“What you're reading [in some cases] is corporate journalism, and corporate journalism of the worst kind – undeclared and laden with agendas,” she said. “It's wolf reporting in sheep clothing.”
On behalf of the positive, journalist, councillor and founder of Crikey Stephen Mayne turned the credibility argument back on the corporates.
Quoting famed QC Julian Burnside's line “whose bread I eat his song I sing”, Mayne said brand journalists would never dare criticise their masters unless contemplating career suicide.
“The credibility of corporates getting into journalism frankly is a bit of a joke,” he said.
In support, News Corp journalist and multiple-Walkley winner Rowan Callick said the ability of corporate journalism to produce excellence was hampered by its role as a mouthpiece.
“It's inherently contradictory,” he said. “Either the role is fundamentally corporate, or it's journalistic. Either you are promoting a corporation (however subtly or brilliantly), or you are writing without fear or favour.”
Speaking for the positive, Catherine Fox said as a journalist she would happily write for any organisation that was transparent and aligned with her values.

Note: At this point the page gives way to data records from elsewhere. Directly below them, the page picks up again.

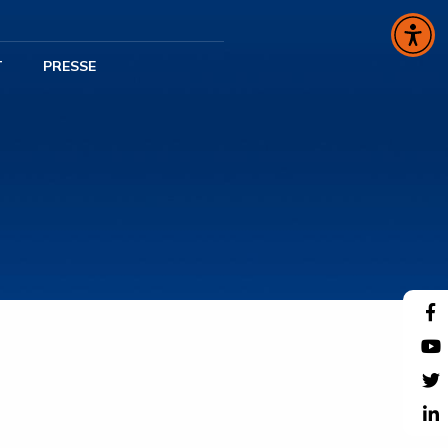
T
PRESSE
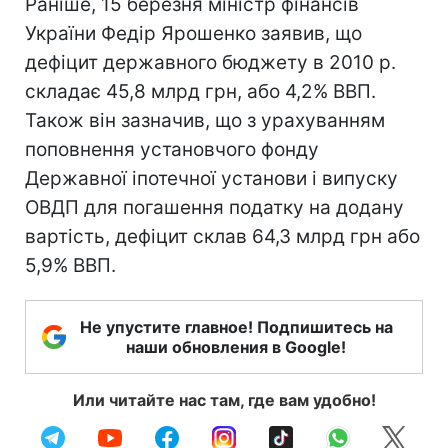
Раніше, 15 березня міністр фінансів
України Федір Ярошенко заявив, що
дефіцит державного бюджету в 2010 р.
складає 45,8 млрд грн, або 4,2% ВВП.
Також він зазначив, що з урахуванням
поповнення установчого фонду
Державної іпотечної установи і випуску
ОВДП для погашення податку на додану
вартість, дефіцит склав 64,3 млрд грн або
5,9% ВВП.
Не упустите главное! Подпишитесь на
наши обновления в Google!
Или читайте нас там, где вам удобно!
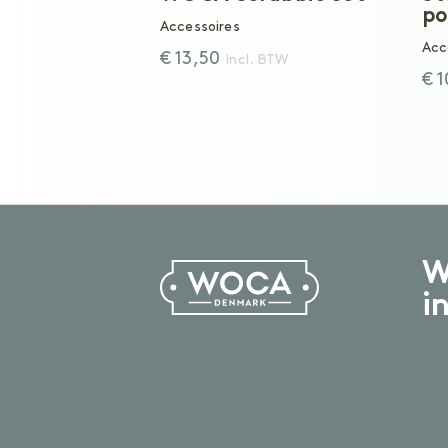
po
Accessoires
Acc
€ 13,50
Incl. BTW
€ 
W
i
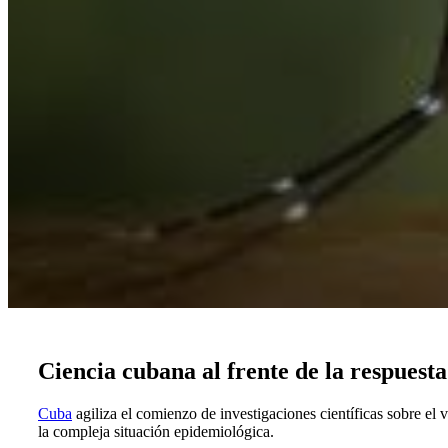
Ciencia cubana al frente de la respuest
Cuba
agiliza el comienzo de investigaciones científicas sobre el 
la compleja situación epidemiológica.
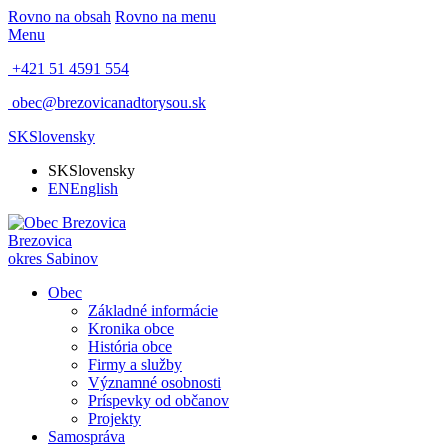
Rovno na obsah
Rovno na menu
Menu
+421 51 4591 554
obec@brezovicanadtorysou.sk
SK
Slovensky
SK
Slovensky
EN
English
Brezovica
okres Sabinov
Obec
Základné informácie
Kronika obce
História obce
Firmy a služby
Významné osobnosti
Príspevky od občanov
Projekty
Samospráva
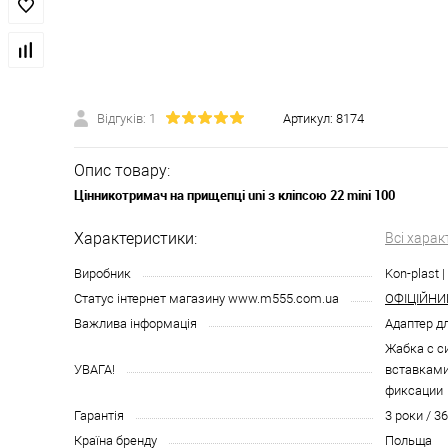
Відгуків: 1
Артикул:
8174
Опис товару:
Цінникотримач на прищепці uni з кліпсою 22 mini 100
Характеристики:
Всі харак
Виробник
Kon-plast 
Статус інтернет магазину www.m555.com.ua
ОФІЦІЙНИ
Важлива інформація
Адаптер д
Жабка с 
УВАГА!
вставками
фиксации
Гарантія
3 роки / 3
Країна бренду
Польща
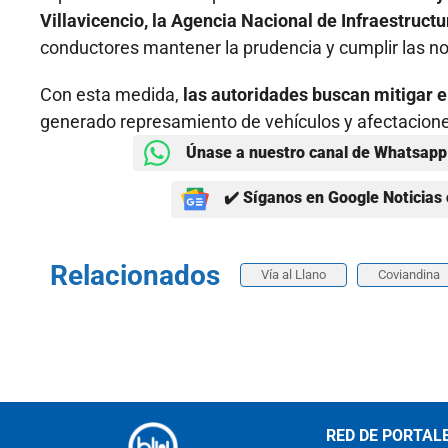
Villavicencio, la Agencia Nacional de Infraestructu
conductores mantener la prudencia y cumplir las no
Con esta medida,
las autoridades buscan mitigar el 
generado represamiento de vehículos y afectacione
Únase a nuestro canal de Whatsapp 
✔️ Síganos en Google Noticias 
Relacionados
Vía al Llano
Coviandina
RED DE PORTAL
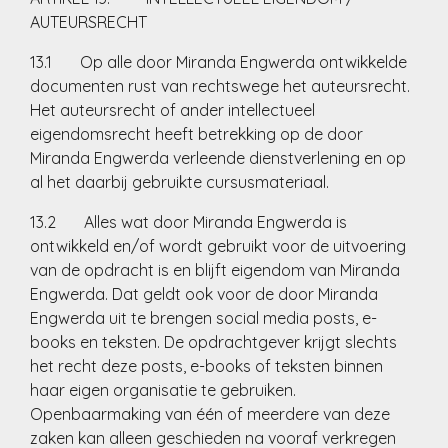
AUTEURSRECHT
13.1 Op alle door Miranda Engwerda ontwikkelde
documenten rust van rechtswege het auteursrecht.
Het auteursrecht of ander intellectueel
eigendomsrecht heeft betrekking op de door
Miranda Engwerda verleende dienstverlening en op
al het daarbij gebruikte cursusmateriaal.
13.2 Alles wat door Miranda Engwerda is
ontwikkeld en/of wordt gebruikt voor de uitvoering
van de opdracht is en blijft eigendom van Miranda
Engwerda. Dat geldt ook voor de door Miranda
Engwerda uit te brengen social media posts, e-
books en teksten. De opdrachtgever krijgt slechts
het recht deze posts, e-books of teksten binnen
haar eigen organisatie te gebruiken.
Openbaarmaking van één of meerdere van deze
zaken kan alleen geschieden na vooraf verkregen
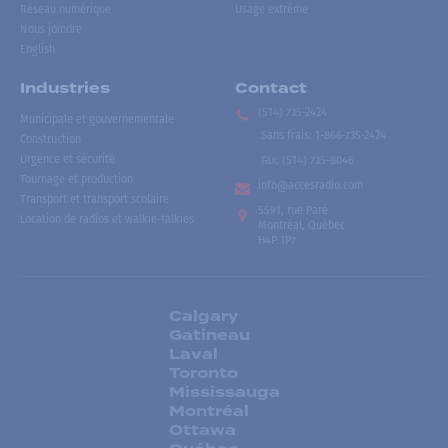
Réseau numérique
Usage extrême
Nous joindre
English
Industries
Contact
(514) 735-2424
Municipale et gouvernementale
Sans frais
:
1-866-735-2424
Construction
Urgence et sécurité
Fax:
(514) 735-8046
Tournage et production
info@accesradio.com
Transport et transport scolaire
5591, rue Paré
Location de radios et walkie-talkies
Montréal, Québec
H4P 1P7
Calgary
Gatineau
Laval
Toronto
Mississauga
Montréal
Ottawa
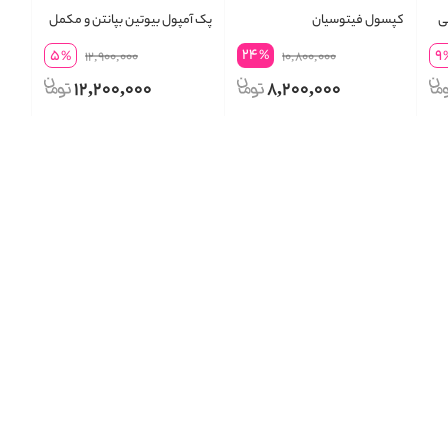
یتو 120 تایی
کپسول فیتوسیان
پک آمپول بیوتین بپانتن و مکمل
فیتو
24
5
9
%
%
12,900,000
10,800,000
12,200,000
8,200,000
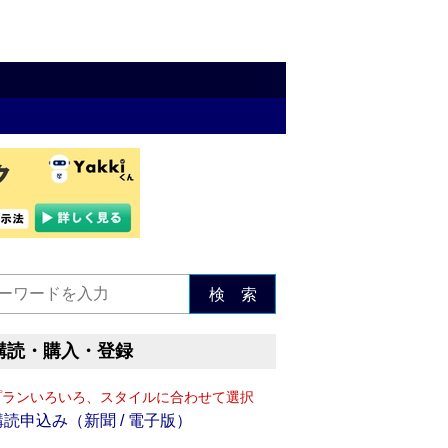
検 索
購読・購入・登録
プランいろいろ、スタイルに合わせて選択
購読申込み（新聞 / 電子版）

"Corporate journalism will never replace traditional media, but it is now a part of it,” she said.
The final word went to Trioli, who argued full disclosure to the audience removed any ambiguity around the morality of a message.
“If someone reading BlueNotes is fully informed about where it comes from, who funds it, who owns it and who its paymaster is, rather than it being hidden… then what's the problem?” she said.
The vote, perhaps influenced by the partisan crowd, in the end went in favour of the positive. But all in attendance were left with new insight into exactly who good stories belong to – everyone.